Plessy v. Ferguson (1896): Plessy, the petitioner, was a citizen of the United States and resident of the State of Louisiana. He was of mixed descent, in the proportion of seven eights Caucasian and one eighth African blood. The mixture of colored blood was not discernible in him. One fine day, he purchased a first class railway ticket to travel from New Orleans to Covington (both in the same state). Thereafter, he took possession of a vacant seat in a coach where passengers of the white race were accommodated. The petitioner was required by the conductor (under penalty of ejection from the said train and imprisonment) to vacate the said coach and take a seat in a coach assigned to people not of the white race. This behavior was based on an Act passed by the state of Louisiana providing for separate railway carriages for the white and coloured races. The petitioner refused to vacate the seat and thereafter was forcibly ejected out and imprisoned. The petitioner was brought before the court for the commencement of trial. After the trial judge refused to give heed to his arguments, Plessy sought a writ of prohibition against the said judge. The court essentially considered the constitutionality of the Act passed by the Louisiana assembly. The first section of the said statute read:

All railway companies carrying passengers in their coaches in this state, shall provide equal but separate accommodations for the white, and colored races, by providing two or more passenger coaches for each passenger train, or by dividing the passenger coaches by a partition so as to secure separate accommodations; No person or persons shall be permitted to occupy seats in coaches, other than the ones assigned to them, on account of the race they belong to.”

The court said, “Slavery implies involuntary servitude, i.e., a state of bondage, the ownership of mankind as a chattel and the absence of a legal right to the disposal of his own person, property, and services.” The court said that what happened with Plessy did not tag him with a badge of slavery. It is an ordinary civil injury cognizable by the laws of the state. A mere legal distinction between the white and coloured races has no tendency to destroy the legal equality of the two races. Interstate commerce may still be governed directly by a Federal Statute. However, for Intrastate commerce, States do have some freedom, which of course must be utilized in a reasonable manner. The court said that the enforced separation of the races, as applied to the internal commerce of the state, neither abridges the privileges or immunities of the coloured man, deprives him of his property without due process of law, nor denies him the equal protection of the laws, within the meaning of the fourteenth amendment. Every exercise of power must be reasonable and extended only to such laws as are enacted in good faith for the promotion of public good, and not for the annoyance or oppression of a particular class. Then, the question was, is the Louisiana legislation reasonable? The court answered this in the affirmative and in effect laid the foundation for “separate but equal” treatment of negros.

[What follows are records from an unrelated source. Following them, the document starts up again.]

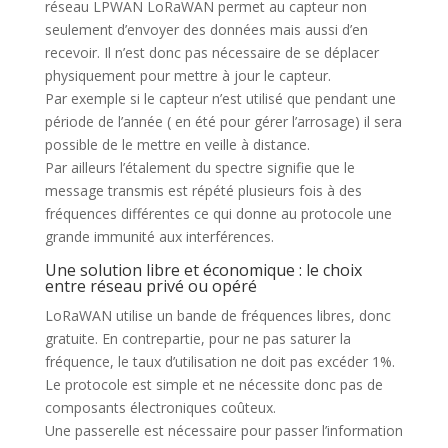
réseau LPWAN LoRaWAN permet au capteur non
seulement d’envoyer des données mais aussi d’en
recevoir. Il n’est donc pas nécessaire de se déplacer
physiquement pour mettre à jour le capteur.
Par exemple si le capteur n’est utilisé que pendant une
période de l’année ( en été pour gérer l’arrosage) il sera
possible de le mettre en veille à distance.
Par ailleurs l’étalement du spectre signifie que le
message transmis est répété plusieurs fois à des
fréquences différentes ce qui donne au protocole une
grande immunité aux interférences.
Une solution libre et économique : le choix
entre réseau privé ou opéré
LoRaWAN utilise un bande de fréquences libres, donc
gratuite. En contrepartie, pour ne pas saturer la
fréquence, le taux d’utilisation ne doit pas excéder 1%.
Le protocole est simple et ne nécessite donc pas de
composants électroniques coûteux.
Une passerelle est nécessaire pour passer l’information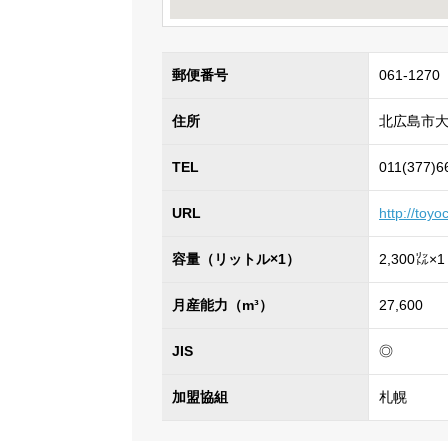
郵便番号
061-1270
住所
北広島市大
TEL
011(377)6
URL
http://toyo
容量（リットル×1）
2,300㍑×1
月産能力（m³）
27,600
JIS
◎
加盟協組
札幌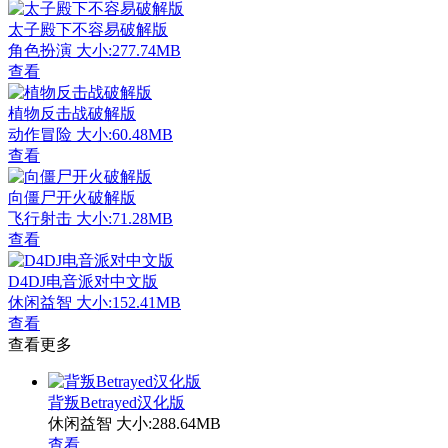
太子殿下不容易破解版
角色扮演
大小:277.74MB
查看
植物反击战破解版
动作冒险
大小:60.48MB
查看
向僵尸开火破解版
飞行射击
大小:71.28MB
查看
D4DJ电音派对中文版
休闲益智
大小:152.41MB
查看
查看更多
背叛Betrayed汉化版
休闲益智
大小:288.64MB
查看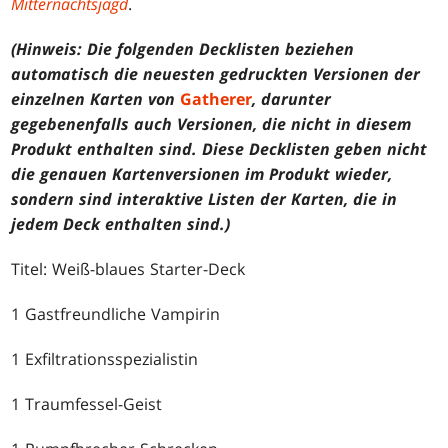
Mitternachtsjagd
.
(Hinweis: Die folgenden Decklisten beziehen
automatisch die neuesten gedruckten Versionen der
einzelnen Karten von
Gatherer
, darunter
gegebenenfalls auch Versionen, die nicht in diesem
Produkt enthalten sind. Diese Decklisten geben nicht
die genauen Kartenversionen im Produkt wieder,
sondern sind interaktive Listen der Karten, die in
jedem Deck enthalten sind.)
Titel: Weiß-blaues Starter-Deck
1 Gastfreundliche Vampirin
1 Exfiltrationsspezialistin
1 Traumfessel-Geist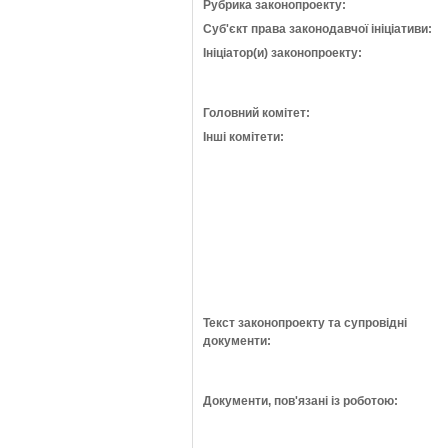
Рубрика законопроекту:
Суб'єкт права законодавчої ініціативи:
Ініціатор(и) законопроекту:
Головний комітет:
Інші комітети:
Текст законопроекту та супровідні
документи:
Документи, пов'язані із роботою: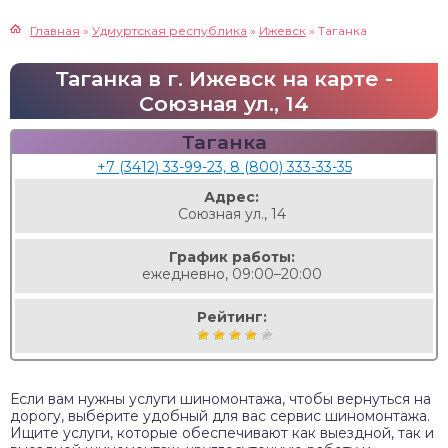
Главная
»
Удмуртская республика
»
Ижевск
»
Таганка
Таганка в г. Ижевск на карте -
Союзная ул., 14
Таганка
+7 (3412) 33-99-23, 8 (800) 333-33-35
Адрес:
Союзная ул., 14
График работы:
ежедневно, 09:00–20:00
Рейтинг:
Если вам нужны услуги шиномонтажа, чтобы вернуться на
дорогу, выберите удобный для вас сервис шиномонтажа.
Ищите услуги, которые обеспечивают как выездной, так и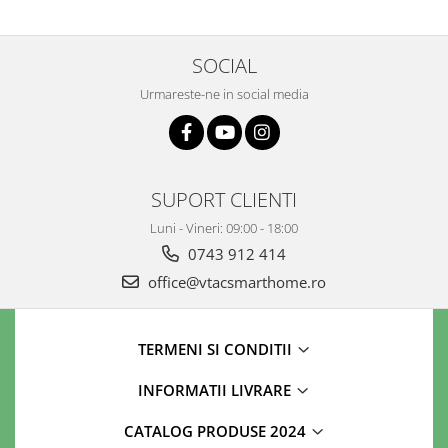
SOCIAL
Urmareste-ne in social media
SUPORT CLIENTI
Luni - Vineri: 09:00 - 18:00
0743 912 414
office@vtacsmarthome.ro
TERMENI SI CONDITII
INFORMATII LIVRARE
CATALOG PRODUSE 2024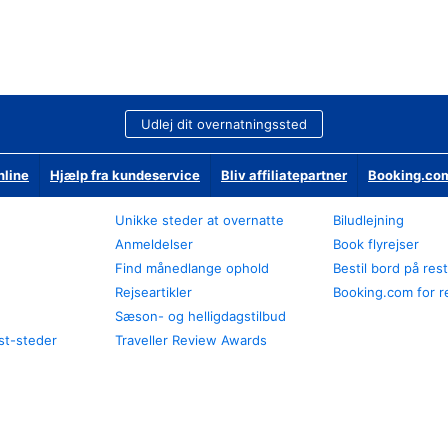
Udlej dit overnatningssted
nline
Hjælp fra kundeservice
Bliv affiliatepartner
Booking.com
Unikke steder at overnatte
Biludlejning
Anmeldelser
Book flyrejser
Find månedlange ophold
Bestil bord på res
Rejseartikler
Booking.com for r
Sæson- og helligdagstilbud
st-steder
Traveller Review Awards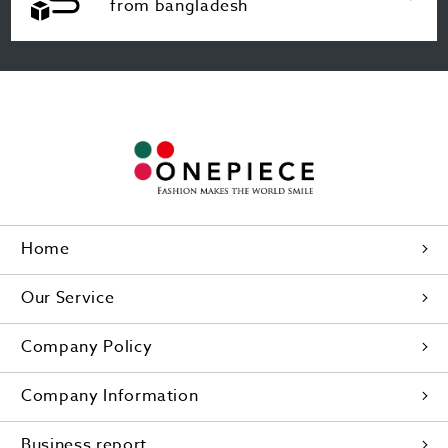
from bangladesh
Home
Our Service
Company Policy
Company Information
Business report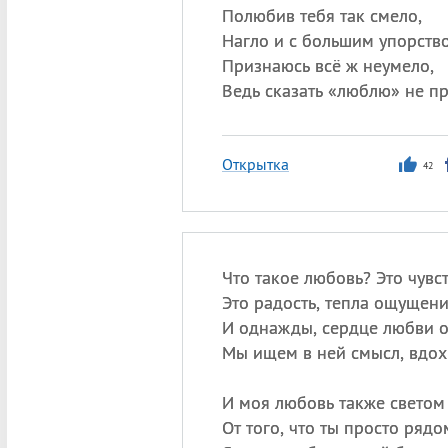
Полюбив тебя так смело,
Нагло и с большим упорств
Признаюсь всё ж неумело,
Ведь сказать «люблю» не пр
Открытка
42
Что такое любовь? Это чувс
Это радость, тепла ощущени
И однажды, сердце любви о
Мы ищем в ней смысл, вдох
И моя любовь также светом
От того, что ты просто рядо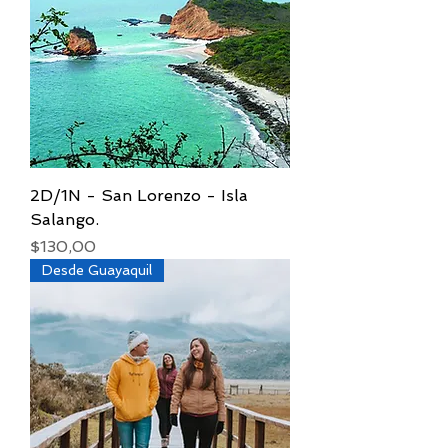
2D/1N - San Lorenzo - Isla
Salango.
Precio
$130,00
Desde Guayaquil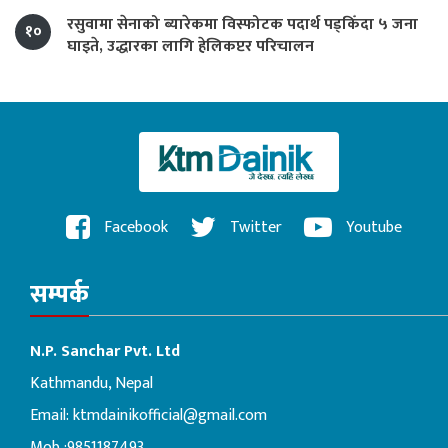
रसुवामा सेनाको ब्यारेकमा विस्फोटक पदार्थ पड्किँदा ५ जना
१०
घाइते, उद्धारका लागि हेलिकप्टर परिचालन
Facebook
Twitter
Youtube
सम्पर्क
N.P. Sanchar Pvt. Ltd
Kathmandu, Nepal
Email:
ktmdainikofficial@gmail.com
Mob :9851187493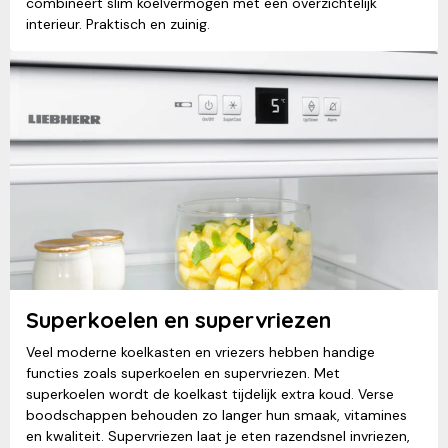
combineert slim koelvermogen met een overzichtelijk
interieur. Praktisch en zuinig.
Superkoelen en supervriezen
Veel moderne koelkasten en vriezers hebben handige
functies zoals superkoelen en supervriezen. Met
superkoelen wordt de koelkast tijdelijk extra koud. Verse
boodschappen behouden zo langer hun smaak, vitamines
en kwaliteit. Supervriezen laat je eten razendsnel invriezen,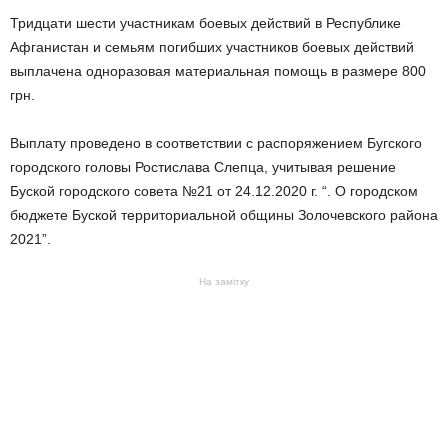
Тридцати шести участникам боевых действий в Республике
Афганистан и семьям погибших участников боевых действий
выплачена одноразовая материальная помощь в размере 800
грн.
Выплату проведено в соответствии с распоряжением Бугского
городского головы Ростислава Слепца, учитывая решение
Буской городского совета №21 от 24.12.2020 г. “. О городском
бюджете Буской территориальной общины Золочевского района
2021”.
На замітку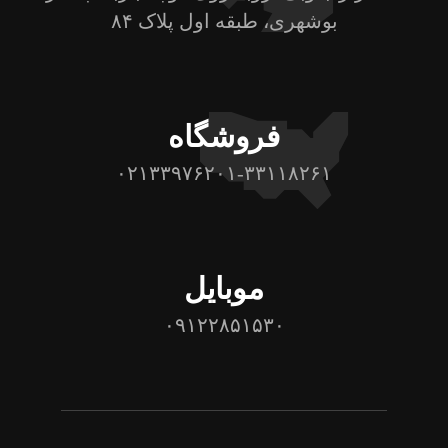
بوشهری، طبقه اول پلاک ۸۴
فروشگاه
۰۲۱۳۳۹۷۶۲۰۱-۳۳۱۱۸۲۶۱
موبایل
۰۹۱۲۲۸۵۱۵۳۰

The American Civil Rights Movement (1954 – 1968): The civil rights movement was initiated in the United States by the African Americans to protest against the racial segregation and discrimination against them. It involved various non-violent protests and civil disobedience movements to seek equal protection of the state and federal laws for the black Americans. The movement was centered on the leadership and philosophy of Martin Luther King, Jr., who won the 1964 Nobel Peace Prize for his role in the movement.

Brown v. Board of Education (1954): This was a class action suit against the Board of Education of the City of Topeka, Kansas. The Topeka Board of Education operated separate elementary schools under a Kansas law which permitted districts to maintain separate school facilities for black and white students. The plaintiffs were thirteen Topeka parents on behalf of their children. Plaintiffs petitioned for the Board of Education to reverse its policy of racial segregation.

The court held that the question presented in these cases must be determined not on the basis of conditions existing when the fourteenth amendment was adopted, but in the light of the full development of public education and its present place in American life throughout the nation. In this regard, the court noted that education is perhaps the most important function of the State. It is the very foundation of his life. This must be made available to all citizens on equal terms. The Court also relied in large part on those qualities which are incapable of objective measurement but which make for the greatness in a school – ability to study, engage in discussions, exchange views. A sense of inferiority affects the motivation of a child to learn. Segregation with the sanction of law, therefore, has a tendency to slow/retard the educational and mental development of negro children and to deprive them of some of the benefits they would receive in the racially integrated school system. Based on the foregoing, it was held that in the field of public education, the doctrine of “separate but equal” has no place and therefore separate educational facilities are inherently unequal.

Europe:

Position in France:

The Declaration of the Rights of Man and of the Citizen, 1789: In 1789, France’s National Constituent Assembly in August passed The Declaration of the Rights of Man and of the Citizen (French: Déclaration des droits de l’homme et du citoyen), which served as a fundamental document of the French Revolution and in the history of human and civil rights. The declaration was influenced by Thomas Jefferson, who played a significant role in drafting United States Declaration of Independence (1776), and the doctrine of natural rights.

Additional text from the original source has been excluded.